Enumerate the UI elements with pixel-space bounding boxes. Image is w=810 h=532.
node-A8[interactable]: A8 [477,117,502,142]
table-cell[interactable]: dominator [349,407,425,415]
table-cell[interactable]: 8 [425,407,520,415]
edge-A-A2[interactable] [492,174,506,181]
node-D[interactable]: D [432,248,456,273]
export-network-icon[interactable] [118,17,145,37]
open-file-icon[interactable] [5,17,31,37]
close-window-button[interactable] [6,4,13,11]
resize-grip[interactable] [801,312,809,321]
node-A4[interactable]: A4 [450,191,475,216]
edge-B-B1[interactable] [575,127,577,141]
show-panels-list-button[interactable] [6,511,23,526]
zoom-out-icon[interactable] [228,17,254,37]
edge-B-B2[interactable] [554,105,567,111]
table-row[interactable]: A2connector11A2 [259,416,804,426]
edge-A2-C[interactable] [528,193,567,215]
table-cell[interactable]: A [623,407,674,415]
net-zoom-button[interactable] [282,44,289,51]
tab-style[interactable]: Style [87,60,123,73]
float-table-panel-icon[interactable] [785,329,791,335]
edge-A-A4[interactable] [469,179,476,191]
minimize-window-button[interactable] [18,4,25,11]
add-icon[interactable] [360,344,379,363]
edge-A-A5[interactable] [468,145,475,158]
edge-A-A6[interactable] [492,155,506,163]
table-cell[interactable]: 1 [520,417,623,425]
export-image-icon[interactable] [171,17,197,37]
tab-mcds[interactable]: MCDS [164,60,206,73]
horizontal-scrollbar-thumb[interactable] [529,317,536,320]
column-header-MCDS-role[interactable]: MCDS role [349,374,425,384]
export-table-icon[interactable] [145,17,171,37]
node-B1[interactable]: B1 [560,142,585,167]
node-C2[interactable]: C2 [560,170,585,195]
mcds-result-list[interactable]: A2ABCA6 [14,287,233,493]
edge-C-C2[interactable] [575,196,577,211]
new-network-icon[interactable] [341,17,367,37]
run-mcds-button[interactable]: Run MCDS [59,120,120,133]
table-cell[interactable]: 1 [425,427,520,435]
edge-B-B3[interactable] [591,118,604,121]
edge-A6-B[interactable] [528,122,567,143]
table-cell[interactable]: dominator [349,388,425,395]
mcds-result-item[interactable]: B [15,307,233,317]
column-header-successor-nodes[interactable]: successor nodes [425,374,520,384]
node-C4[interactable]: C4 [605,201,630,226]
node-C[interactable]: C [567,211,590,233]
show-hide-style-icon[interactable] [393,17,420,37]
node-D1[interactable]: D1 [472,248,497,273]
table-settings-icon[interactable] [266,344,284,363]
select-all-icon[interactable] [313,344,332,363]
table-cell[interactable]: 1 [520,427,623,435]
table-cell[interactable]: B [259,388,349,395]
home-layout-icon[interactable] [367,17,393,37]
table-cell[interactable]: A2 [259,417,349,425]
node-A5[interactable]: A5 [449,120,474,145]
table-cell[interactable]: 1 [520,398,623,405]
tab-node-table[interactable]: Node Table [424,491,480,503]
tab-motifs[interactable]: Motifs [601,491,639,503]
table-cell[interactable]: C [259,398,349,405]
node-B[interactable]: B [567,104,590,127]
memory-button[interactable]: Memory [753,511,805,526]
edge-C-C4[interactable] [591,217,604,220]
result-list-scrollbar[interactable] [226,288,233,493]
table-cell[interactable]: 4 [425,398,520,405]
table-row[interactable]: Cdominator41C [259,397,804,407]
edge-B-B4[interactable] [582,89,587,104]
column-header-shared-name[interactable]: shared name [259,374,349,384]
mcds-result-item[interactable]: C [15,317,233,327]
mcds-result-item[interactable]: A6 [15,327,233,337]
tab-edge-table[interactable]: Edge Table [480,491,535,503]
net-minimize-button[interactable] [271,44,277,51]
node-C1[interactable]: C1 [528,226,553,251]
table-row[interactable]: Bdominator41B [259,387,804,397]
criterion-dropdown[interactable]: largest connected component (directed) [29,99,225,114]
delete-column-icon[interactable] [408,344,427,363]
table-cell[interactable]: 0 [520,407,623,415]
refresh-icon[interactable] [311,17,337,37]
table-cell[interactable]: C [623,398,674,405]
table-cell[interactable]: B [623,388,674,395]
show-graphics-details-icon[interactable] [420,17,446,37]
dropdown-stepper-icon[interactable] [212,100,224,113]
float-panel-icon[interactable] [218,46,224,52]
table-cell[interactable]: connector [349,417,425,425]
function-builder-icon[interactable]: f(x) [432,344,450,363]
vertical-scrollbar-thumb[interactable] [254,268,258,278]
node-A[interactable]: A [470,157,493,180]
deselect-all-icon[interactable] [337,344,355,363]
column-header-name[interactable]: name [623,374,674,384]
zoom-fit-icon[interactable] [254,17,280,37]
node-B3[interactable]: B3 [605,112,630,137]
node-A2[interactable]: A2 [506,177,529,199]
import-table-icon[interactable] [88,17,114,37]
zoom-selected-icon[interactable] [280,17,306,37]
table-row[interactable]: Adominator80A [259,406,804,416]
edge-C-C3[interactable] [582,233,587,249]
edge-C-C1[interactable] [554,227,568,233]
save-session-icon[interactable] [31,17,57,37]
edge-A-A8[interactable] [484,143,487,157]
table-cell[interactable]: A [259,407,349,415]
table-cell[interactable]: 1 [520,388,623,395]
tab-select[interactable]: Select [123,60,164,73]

What is expected
Each line of the listing must appear in the answer exactly as above.

Answer area
Enumerate the UI elements with pixel-space bounding boxes. Image is w=810 h=532.
node-A8[interactable]: A8 [477,117,502,142]
table-cell[interactable]: dominator [349,407,425,415]
table-cell[interactable]: 8 [425,407,520,415]
edge-A-A2[interactable] [492,174,506,181]
node-D[interactable]: D [432,248,456,273]
export-network-icon[interactable] [118,17,145,37]
open-file-icon[interactable] [5,17,31,37]
close-window-button[interactable] [6,4,13,11]
resize-grip[interactable] [801,312,809,321]
node-A4[interactable]: A4 [450,191,475,216]
edge-B-B1[interactable] [575,127,577,141]
show-panels-list-button[interactable] [6,511,23,526]
zoom-out-icon[interactable] [228,17,254,37]
edge-B-B2[interactable] [554,105,567,111]
table-row[interactable]: A2connector11A2 [259,416,804,426]
edge-A2-C[interactable] [528,193,567,215]
table-cell[interactable]: A [623,407,674,415]
net-zoom-button[interactable] [282,44,289,51]
tab-style[interactable]: Style [87,60,123,73]
float-table-panel-icon[interactable] [785,329,791,335]
edge-A-A4[interactable] [469,179,476,191]
minimize-window-button[interactable] [18,4,25,11]
add-icon[interactable] [360,344,379,363]
edge-A-A5[interactable] [468,145,475,158]
edge-A-A6[interactable] [492,155,506,163]
table-cell[interactable]: 1 [520,417,623,425]
export-image-icon[interactable] [171,17,197,37]
tab-mcds[interactable]: MCDS [164,60,206,73]
horizontal-scrollbar-thumb[interactable] [529,317,536,320]
column-header-MCDS-role[interactable]: MCDS role [349,374,425,384]
export-table-icon[interactable] [145,17,171,37]
node-B1[interactable]: B1 [560,142,585,167]
node-C2[interactable]: C2 [560,170,585,195]
mcds-result-list[interactable]: A2ABCA6 [14,287,233,493]
edge-C-C2[interactable] [575,196,577,211]
new-network-icon[interactable] [341,17,367,37]
run-mcds-button[interactable]: Run MCDS [59,120,120,133]
table-cell[interactable]: 1 [425,427,520,435]
edge-B-B3[interactable] [591,118,604,121]
edge-A6-B[interactable] [528,122,567,143]
table-cell[interactable]: dominator [349,388,425,395]
mcds-result-item[interactable]: B [15,307,233,317]
column-header-successor-nodes[interactable]: successor nodes [425,374,520,384]
node-C4[interactable]: C4 [605,201,630,226]
node-C[interactable]: C [567,211,590,233]
show-hide-style-icon[interactable] [393,17,420,37]
node-D1[interactable]: D1 [472,248,497,273]
table-settings-icon[interactable] [266,344,284,363]
select-all-icon[interactable] [313,344,332,363]
table-cell[interactable]: 1 [520,427,623,435]
table-cell[interactable]: B [259,388,349,395]
home-layout-icon[interactable] [367,17,393,37]
table-cell[interactable]: A2 [259,417,349,425]
node-A5[interactable]: A5 [449,120,474,145]
table-cell[interactable]: 1 [520,398,623,405]
tab-node-table[interactable]: Node Table [424,491,480,503]
tab-motifs[interactable]: Motifs [601,491,639,503]
table-cell[interactable]: C [259,398,349,405]
node-B[interactable]: B [567,104,590,127]
memory-button[interactable]: Memory [753,511,805,526]
edge-C-C4[interactable] [591,217,604,220]
result-list-scrollbar[interactable] [226,288,233,493]
table-cell[interactable]: 4 [425,398,520,405]
table-row[interactable]: Cdominator41C [259,397,804,407]
edge-B-B4[interactable] [582,89,587,104]
column-header-shared-name[interactable]: shared name [259,374,349,384]
mcds-result-item[interactable]: C [15,317,233,327]
mcds-result-item[interactable]: A6 [15,327,233,337]
tab-edge-table[interactable]: Edge Table [480,491,535,503]
net-minimize-button[interactable] [271,44,277,51]
node-C1[interactable]: C1 [528,226,553,251]
table-row[interactable]: Bdominator41B [259,387,804,397]
criterion-dropdown[interactable]: largest connected component (directed) [29,99,225,114]
delete-column-icon[interactable] [408,344,427,363]
table-cell[interactable]: 0 [520,407,623,415]
refresh-icon[interactable] [311,17,337,37]
table-cell[interactable]: C [623,398,674,405]
table-cell[interactable]: B [623,388,674,395]
show-graphics-details-icon[interactable] [420,17,446,37]
dropdown-stepper-icon[interactable] [212,100,224,113]
float-panel-icon[interactable] [218,46,224,52]
table-cell[interactable]: connector [349,417,425,425]
function-builder-icon[interactable]: f(x) [432,344,450,363]
vertical-scrollbar-thumb[interactable] [254,268,258,278]
node-A[interactable]: A [470,157,493,180]
deselect-all-icon[interactable] [337,344,355,363]
column-header-name[interactable]: name [623,374,674,384]
zoom-fit-icon[interactable] [254,17,280,37]
node-B3[interactable]: B3 [605,112,630,137]
node-A2[interactable]: A2 [506,177,529,199]
import-table-icon[interactable] [88,17,114,37]
zoom-selected-icon[interactable] [280,17,306,37]
table-row[interactable]: Adominator80A [259,406,804,416]
edge-C-C3[interactable] [582,233,587,249]
edge-C-C1[interactable] [554,227,568,233]
save-session-icon[interactable] [31,17,57,37]
edge-A-A8[interactable] [484,143,487,157]
table-cell[interactable]: A [259,407,349,415]
table-cell[interactable]: 1 [520,388,623,395]
tab-select[interactable]: Select [123,60,164,73]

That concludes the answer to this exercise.